I have been hearing several stories recently from colleagues who provide a managed social media service that their clients are not renewing 3-month contracts, or are deciding not to continue with social media after having tried it for a few months.
I find this quite disturbing and I’m keen to understand more about why it’s happening.
I know that some of the business owners concerned are disappointed that they have not seen an increase in sales – in 3 months from starting at nothing!! A little unrealistic given that it’s widely accepted that it may take several months, or over a year, for a social media campaign to start producing appreciable benefits! Similarly, another business owner complained that he had not seen the increase in traffic to his website that he had been expecting, over a similar time frame! Another example of unrealistic timescales, I would suggest!
I think that it is the unrealistic expectations of many business owners that are at the root of the perceived problems with social media marketing campaigns. I read recently that 87% of European social media projects fail to live up to expectation (http://www.creamglobal.com/17799/24163/the-secret-of-social-media-success-%281%29) and this can only be because this expectation was not married to realism when the project was planned and launched.

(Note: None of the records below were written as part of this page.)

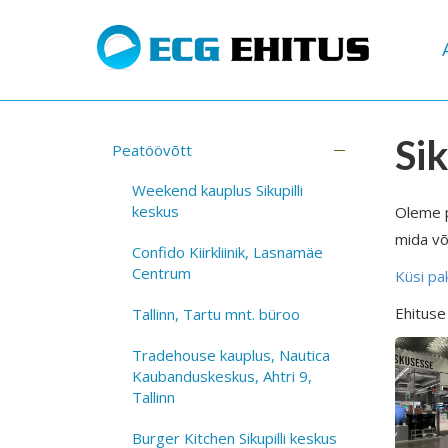
Si
Peatöövõtt
Weekend kauplus Sikupilli
keskus
Oleme p
mida või
Confido Kiirkliinik, Lasnamäe
Centrum
Küsi pa
Ehituse
Tallinn, Tartu mnt. büroo
Tradehouse kauplus, Nautica
Kaubanduskeskus, Ahtri 9,
Tallinn
Burger Kitchen Sikupilli keskus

A good social media manager will find out what a business sees as a priority in terms of results from a social media campaign and will then put a strategy in place to achieve this. They will also explain that results will very often take time to achieve and cannot be guaranteed. However, they will do all they can to ensure that the desired results are achieved, tweaking the approach as the campaign progresses to ensure it stays on track. They will also take advantage of all the advances in the ever-changing world of social media in order to perfect their client’s campaign.
Some business owners, however, as we all know, just will not take the advice offered on board. They will expect the largely unattainable whatever they are advised to the contrary. But why do they have this mindset? Would they take this stance about a leafleting campaign or promotion via adverts in a local magazine? Maybe it is the mystery, hype and excitement that surrounds this ‘new’ way of marketing that leads to some seeing it as the Holy Grail of all marketing. What a shame! This approach will blind business owners to the true, remarkable potential that using social media has to bring success to their businesses.
The point is that social media is where people are at – over 30 million of us in the UK are now on Facebook, it was announced recently. If business owners decide to stop using social media after a mismatch of results to expectation, they are then depriving their business of a huge chunk of marketing potential. Social media is not going to go away – it is going to do exactly the opposite as the revolution continues to grow in power and reach.
I would suggest that a large number of ‘it’s like this’ conversations need to be taking place sooner rather than later in order that business owners who did see the potential of social media and take the plunge are not then left out in the cold whilst all their competitors jump in and reap the benefits that a properly planned social media strategy can afford.